Pastor Timothy Greenwald came up with a novel way to try to keep his flock together during the novel coronavirus outbreak. A couple of Sundays ago, Greenwald adapted services to comply with Evers’ “safer at home” order, holding a drive-in-style service. Parishioners parked in the church parking lot where they collectively tuned their car radios into a weak signal that picked up the broadcast service. Members stayed in their cars, at a safe distance from fellow churchgoers.

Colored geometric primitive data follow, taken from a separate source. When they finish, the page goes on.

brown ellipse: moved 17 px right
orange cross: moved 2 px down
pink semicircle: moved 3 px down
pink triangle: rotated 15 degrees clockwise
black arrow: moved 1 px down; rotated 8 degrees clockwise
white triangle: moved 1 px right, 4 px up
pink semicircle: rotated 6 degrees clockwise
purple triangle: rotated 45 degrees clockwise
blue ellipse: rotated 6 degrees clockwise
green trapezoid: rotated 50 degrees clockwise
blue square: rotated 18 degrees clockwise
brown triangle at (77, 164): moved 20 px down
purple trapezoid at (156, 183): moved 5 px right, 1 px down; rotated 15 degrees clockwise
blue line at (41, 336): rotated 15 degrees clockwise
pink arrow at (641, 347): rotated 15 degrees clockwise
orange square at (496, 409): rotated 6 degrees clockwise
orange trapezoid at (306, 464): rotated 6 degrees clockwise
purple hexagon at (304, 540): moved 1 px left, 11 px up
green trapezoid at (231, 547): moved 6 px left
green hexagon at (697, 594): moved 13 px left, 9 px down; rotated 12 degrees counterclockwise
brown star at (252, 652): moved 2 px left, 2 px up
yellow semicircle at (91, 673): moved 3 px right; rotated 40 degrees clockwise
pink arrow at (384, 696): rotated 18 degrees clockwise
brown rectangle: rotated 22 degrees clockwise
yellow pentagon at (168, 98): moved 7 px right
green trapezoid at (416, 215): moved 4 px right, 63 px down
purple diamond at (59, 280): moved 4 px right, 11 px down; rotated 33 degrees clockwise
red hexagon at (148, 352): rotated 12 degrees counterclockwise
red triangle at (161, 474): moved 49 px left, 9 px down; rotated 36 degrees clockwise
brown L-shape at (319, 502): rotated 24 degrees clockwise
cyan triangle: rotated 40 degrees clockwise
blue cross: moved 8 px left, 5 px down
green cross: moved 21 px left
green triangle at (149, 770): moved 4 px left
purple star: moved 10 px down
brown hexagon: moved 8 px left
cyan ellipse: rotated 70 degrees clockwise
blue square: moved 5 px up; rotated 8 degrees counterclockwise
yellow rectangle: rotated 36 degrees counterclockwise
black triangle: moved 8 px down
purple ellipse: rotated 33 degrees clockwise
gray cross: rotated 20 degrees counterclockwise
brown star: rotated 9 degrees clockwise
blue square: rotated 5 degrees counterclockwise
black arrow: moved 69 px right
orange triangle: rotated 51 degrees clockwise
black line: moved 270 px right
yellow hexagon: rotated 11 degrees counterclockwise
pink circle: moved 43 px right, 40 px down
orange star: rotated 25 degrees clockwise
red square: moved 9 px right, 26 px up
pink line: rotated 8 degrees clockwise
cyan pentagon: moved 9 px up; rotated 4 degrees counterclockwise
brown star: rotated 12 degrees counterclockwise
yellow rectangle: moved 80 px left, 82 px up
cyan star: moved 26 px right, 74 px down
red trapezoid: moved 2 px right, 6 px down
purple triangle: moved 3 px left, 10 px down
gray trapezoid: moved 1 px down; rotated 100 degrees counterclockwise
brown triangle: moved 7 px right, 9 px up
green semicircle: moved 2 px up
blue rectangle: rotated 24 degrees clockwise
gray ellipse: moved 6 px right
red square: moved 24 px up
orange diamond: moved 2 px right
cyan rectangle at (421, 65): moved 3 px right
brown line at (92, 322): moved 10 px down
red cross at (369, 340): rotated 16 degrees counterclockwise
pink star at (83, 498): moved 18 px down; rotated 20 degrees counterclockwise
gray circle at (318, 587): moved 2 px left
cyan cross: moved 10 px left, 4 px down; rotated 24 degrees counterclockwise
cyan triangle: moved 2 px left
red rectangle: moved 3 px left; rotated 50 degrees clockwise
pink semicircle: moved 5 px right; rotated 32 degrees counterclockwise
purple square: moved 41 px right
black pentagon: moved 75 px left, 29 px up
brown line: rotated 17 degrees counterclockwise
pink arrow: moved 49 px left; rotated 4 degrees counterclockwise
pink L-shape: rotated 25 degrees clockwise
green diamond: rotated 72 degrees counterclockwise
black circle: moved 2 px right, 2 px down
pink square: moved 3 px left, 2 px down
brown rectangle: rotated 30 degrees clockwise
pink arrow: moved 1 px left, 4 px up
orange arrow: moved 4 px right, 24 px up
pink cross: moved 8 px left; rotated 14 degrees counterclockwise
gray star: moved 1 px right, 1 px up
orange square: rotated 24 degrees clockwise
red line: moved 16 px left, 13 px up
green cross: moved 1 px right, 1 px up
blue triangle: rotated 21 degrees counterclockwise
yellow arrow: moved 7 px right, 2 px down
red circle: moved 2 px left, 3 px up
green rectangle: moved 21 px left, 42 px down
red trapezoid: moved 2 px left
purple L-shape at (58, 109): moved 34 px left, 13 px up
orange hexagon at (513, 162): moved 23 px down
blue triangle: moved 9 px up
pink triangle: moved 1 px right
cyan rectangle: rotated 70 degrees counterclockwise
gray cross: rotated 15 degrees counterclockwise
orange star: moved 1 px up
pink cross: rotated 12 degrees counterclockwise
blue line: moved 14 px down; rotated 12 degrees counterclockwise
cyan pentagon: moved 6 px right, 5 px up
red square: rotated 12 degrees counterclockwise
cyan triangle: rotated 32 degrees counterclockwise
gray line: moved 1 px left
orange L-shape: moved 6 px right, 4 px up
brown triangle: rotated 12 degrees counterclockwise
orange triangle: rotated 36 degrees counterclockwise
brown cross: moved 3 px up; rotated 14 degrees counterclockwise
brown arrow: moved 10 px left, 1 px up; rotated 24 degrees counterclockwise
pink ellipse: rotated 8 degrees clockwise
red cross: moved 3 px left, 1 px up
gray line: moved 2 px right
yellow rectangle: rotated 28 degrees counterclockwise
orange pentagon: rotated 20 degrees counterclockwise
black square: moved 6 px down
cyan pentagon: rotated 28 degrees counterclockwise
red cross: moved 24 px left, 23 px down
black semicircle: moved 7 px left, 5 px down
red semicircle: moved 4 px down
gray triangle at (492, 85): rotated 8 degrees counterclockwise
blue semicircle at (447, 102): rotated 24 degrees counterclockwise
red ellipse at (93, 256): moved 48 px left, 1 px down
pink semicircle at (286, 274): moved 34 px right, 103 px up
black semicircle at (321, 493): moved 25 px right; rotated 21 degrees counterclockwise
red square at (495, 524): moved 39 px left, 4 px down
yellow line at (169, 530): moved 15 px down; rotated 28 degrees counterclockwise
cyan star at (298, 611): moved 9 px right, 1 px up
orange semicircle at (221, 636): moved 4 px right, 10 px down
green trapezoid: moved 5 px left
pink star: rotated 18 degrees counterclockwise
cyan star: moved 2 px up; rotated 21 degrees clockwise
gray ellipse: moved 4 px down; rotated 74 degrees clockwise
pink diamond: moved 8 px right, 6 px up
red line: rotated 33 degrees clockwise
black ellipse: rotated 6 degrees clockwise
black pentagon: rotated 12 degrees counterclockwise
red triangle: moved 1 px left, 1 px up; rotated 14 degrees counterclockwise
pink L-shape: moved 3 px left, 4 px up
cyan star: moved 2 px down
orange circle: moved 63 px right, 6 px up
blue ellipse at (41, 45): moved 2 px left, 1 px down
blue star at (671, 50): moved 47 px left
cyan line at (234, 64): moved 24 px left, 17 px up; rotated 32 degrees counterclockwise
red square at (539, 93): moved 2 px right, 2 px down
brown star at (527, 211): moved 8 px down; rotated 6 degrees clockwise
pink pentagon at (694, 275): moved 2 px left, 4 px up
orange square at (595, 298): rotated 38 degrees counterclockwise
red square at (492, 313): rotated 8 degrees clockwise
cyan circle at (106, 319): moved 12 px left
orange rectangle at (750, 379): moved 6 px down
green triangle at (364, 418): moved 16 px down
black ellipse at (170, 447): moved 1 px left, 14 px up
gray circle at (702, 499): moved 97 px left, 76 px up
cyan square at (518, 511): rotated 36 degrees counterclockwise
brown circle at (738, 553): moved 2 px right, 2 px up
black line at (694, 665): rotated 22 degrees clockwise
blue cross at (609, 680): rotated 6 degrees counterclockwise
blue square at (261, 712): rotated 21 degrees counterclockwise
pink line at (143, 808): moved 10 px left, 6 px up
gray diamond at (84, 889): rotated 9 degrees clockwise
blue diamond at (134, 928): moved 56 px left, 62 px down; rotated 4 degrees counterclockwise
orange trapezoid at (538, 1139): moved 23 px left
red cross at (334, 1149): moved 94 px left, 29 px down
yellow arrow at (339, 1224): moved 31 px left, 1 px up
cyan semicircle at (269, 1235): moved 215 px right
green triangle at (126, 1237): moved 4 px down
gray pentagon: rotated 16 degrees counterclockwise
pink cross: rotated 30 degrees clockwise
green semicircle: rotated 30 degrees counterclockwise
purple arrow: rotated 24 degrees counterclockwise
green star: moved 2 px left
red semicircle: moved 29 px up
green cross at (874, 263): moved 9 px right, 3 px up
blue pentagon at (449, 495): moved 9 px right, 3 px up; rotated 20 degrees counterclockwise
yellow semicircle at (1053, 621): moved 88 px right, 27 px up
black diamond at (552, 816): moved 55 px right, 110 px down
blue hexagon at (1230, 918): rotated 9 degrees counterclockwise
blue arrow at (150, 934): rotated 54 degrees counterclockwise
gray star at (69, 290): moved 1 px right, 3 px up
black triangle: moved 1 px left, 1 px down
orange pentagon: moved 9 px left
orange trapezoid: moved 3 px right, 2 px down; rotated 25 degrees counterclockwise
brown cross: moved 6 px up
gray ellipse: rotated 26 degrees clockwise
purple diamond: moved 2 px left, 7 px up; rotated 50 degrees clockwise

Oshkosh community members complained. Greenwald called the police department, and a law enforcement official advised that police have told churches not to hold in-person services. That included Greenwald’s drive-in method of delivering the Good News. Not wanting to face law enforcement action, the pastor told his parishioners to head on home.
Members of faith communities have tried to adapt to the “new normal” of social isolation, but these are among the holiest days of the year for churches and synagogues.
A time of faith
Legislative Republicans have urged Evers to allow in-person services for Easter and Passover.
“It’s more important than ever that we allow Wisconsinites to observe their individual faiths,” the Assembly GOP caucus wrote in a letter Friday to Evers. “To that end, we ask that you work with Wisconsin churches and temples to allow them to hold Easter or Passover, even if outside.”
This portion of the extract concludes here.